**WORK TO BE COMPLETED:**
Within the records that follow, find every line containing the string "Softshell". Copy those lines.

**SUPPLIED INFORMATION:**
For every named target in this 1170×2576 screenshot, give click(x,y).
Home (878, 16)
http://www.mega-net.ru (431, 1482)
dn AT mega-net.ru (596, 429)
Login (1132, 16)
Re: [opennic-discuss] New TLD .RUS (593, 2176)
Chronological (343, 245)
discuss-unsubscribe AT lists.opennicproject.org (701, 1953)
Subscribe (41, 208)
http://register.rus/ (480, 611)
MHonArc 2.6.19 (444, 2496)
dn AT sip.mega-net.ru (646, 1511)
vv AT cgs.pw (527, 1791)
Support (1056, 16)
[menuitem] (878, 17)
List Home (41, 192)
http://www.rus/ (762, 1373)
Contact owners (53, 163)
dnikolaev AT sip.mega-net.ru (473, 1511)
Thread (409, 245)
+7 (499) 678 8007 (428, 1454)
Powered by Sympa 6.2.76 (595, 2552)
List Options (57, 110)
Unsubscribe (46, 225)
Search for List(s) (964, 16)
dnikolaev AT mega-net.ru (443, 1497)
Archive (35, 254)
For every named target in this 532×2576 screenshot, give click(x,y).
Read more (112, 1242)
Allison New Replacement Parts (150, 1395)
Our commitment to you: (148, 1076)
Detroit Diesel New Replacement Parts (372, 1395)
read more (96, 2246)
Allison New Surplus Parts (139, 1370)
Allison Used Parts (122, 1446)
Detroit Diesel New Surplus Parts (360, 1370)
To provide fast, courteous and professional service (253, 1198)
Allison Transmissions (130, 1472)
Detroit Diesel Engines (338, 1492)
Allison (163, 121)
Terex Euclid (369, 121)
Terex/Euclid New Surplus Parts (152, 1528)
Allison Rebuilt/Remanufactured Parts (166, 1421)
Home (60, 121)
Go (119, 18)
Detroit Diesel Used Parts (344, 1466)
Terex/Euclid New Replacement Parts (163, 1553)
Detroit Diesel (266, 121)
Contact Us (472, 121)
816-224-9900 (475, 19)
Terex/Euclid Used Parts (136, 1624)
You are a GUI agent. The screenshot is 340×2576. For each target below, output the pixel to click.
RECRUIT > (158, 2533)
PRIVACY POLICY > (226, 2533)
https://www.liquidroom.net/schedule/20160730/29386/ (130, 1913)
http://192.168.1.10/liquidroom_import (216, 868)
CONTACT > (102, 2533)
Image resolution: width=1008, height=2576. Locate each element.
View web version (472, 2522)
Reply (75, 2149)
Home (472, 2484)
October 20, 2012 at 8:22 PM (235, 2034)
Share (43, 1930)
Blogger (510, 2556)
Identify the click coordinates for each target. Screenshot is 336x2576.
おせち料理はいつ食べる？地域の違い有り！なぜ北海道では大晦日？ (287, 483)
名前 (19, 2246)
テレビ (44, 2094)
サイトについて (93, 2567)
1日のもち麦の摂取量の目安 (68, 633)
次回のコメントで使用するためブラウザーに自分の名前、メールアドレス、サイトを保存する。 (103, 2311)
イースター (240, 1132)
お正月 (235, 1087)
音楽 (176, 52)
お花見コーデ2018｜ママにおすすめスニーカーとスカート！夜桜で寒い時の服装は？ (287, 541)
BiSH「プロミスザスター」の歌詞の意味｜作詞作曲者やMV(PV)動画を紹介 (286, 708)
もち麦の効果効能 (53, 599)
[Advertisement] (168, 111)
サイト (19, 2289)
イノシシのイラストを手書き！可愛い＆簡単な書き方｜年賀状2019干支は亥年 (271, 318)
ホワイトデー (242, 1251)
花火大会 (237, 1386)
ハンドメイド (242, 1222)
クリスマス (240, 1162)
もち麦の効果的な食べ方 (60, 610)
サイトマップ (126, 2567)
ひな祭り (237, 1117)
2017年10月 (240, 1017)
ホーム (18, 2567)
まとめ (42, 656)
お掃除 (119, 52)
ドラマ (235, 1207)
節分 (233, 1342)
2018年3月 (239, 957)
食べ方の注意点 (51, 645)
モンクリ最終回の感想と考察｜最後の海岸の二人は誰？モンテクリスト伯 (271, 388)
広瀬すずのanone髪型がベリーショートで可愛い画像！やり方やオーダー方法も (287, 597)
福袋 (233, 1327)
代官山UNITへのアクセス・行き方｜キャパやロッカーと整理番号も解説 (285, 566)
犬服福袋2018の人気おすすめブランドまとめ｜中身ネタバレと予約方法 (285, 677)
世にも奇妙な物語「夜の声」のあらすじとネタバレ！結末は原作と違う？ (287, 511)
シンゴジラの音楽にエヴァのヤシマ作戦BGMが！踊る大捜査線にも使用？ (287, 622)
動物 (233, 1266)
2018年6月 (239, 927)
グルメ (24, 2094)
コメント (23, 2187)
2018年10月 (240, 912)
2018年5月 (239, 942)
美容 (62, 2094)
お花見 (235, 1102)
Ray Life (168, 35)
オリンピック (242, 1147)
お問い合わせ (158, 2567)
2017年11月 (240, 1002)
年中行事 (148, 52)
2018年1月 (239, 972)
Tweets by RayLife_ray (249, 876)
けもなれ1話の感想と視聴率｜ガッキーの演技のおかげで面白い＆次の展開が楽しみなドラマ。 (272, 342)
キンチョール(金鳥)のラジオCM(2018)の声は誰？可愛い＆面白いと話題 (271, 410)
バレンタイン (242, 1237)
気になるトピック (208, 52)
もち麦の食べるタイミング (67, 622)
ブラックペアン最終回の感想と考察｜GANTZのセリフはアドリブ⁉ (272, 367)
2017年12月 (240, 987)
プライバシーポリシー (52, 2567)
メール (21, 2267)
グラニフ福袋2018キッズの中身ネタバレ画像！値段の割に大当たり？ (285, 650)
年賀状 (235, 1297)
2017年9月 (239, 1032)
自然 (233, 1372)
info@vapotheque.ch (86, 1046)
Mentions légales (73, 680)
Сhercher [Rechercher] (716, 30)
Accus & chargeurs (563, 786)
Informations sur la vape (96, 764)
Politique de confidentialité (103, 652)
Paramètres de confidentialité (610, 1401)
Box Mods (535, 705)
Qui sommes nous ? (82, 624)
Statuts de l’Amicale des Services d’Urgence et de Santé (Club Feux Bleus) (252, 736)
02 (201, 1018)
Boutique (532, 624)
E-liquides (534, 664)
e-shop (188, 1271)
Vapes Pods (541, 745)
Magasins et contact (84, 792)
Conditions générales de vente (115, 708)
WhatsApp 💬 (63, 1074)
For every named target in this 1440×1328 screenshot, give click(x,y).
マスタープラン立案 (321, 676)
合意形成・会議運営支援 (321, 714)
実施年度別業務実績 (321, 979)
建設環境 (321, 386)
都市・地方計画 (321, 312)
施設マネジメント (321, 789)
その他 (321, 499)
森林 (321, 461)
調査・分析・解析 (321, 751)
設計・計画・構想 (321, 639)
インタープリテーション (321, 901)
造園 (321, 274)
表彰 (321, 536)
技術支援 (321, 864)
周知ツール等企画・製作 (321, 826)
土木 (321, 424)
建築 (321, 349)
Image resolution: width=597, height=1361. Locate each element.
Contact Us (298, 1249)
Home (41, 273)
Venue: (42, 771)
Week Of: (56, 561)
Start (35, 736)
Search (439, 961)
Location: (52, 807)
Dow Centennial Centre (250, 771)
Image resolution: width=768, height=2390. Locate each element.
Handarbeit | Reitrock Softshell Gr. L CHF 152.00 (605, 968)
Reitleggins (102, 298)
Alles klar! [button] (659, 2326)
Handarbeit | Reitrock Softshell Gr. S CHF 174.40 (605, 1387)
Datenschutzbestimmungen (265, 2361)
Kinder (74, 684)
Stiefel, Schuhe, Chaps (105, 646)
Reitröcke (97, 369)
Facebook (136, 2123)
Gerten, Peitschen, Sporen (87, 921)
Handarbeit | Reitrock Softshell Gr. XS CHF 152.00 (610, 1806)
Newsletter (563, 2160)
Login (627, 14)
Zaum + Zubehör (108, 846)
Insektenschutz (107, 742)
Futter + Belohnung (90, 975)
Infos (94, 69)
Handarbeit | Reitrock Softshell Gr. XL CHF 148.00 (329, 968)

**FINISHED TASK:**
Handarbeit | Reitrock Softshell Gr. L CHF 152.00 (605, 968)
Handarbeit | Reitrock Softshell Gr. S CHF 174.40 (605, 1387)
Handarbeit | Reitrock Softshell Gr. XS CHF 152.00 (610, 1806)
Handarbeit | Reitrock Softshell Gr. XL CHF 148.00 (329, 968)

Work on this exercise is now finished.